The crawler on visiting a website will first try to access a file called "robots.txt". If programmers were consistent, I would have expected the crawler to look for a file that was in the motif of spiders (like the world wide web, crawler, etc)... but nope, Instead they went with to a different idea for this particular thing.

robots.txt is a file that tells the crawler what they can and can not crawl on a site. Allows a website to be able to pick and chose what they want searchable vs what they want to keep private. If robots.txt doesn't exists, then the site is telling the crawler to feel free to visit every part of the site. Everett Family Blog does not have a robot.txt file.

OK, I kinda understand that, but how do you know a crawler has visited?

That is simple. A log is kept every time somebody visits the site. I have another piece of software that does log analysis. In the log, information is stored including files that were requested that did not exist. Tonight for the first time, the file "robots.txt" was requested and it was displayed in the log analysis tool.

The last piece of the puzzle is that I can tell what domain each request is from. A domain being for example: aol.com, comcast.com covad.net, etc. Today a request was made from the domain googlebot.com.

So what did we learn today. Programmers have a strong tendency to mix metaphors... In this case the mixture was between the "spider" metaphor and "robot" metaphor. Makes all of this seem even more difficult than it actually is to people not as initimately familiar with it.

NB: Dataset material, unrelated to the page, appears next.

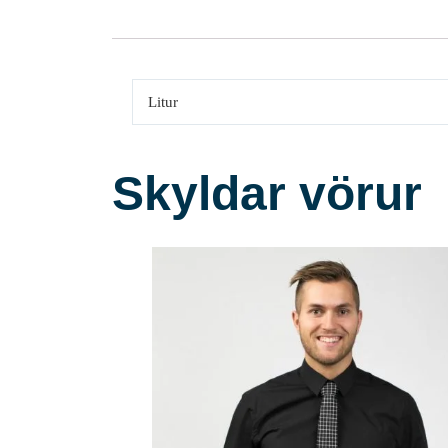
Litur
Skyldar vörur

Enough computer crap for today...

1 comment:

Steve Everett said...

I noticed some activity on www.zone1000.com yesterday which is unusual since I haven't updated it in a while. The page hits were shortly after 7:00 pm eastern time. What time did Google visit your site? I'm thinking that it followed the links to my site, although I don't see the request for robots.txt. I did a reverse DNS lookup on the IP address, but couldn't find the domain.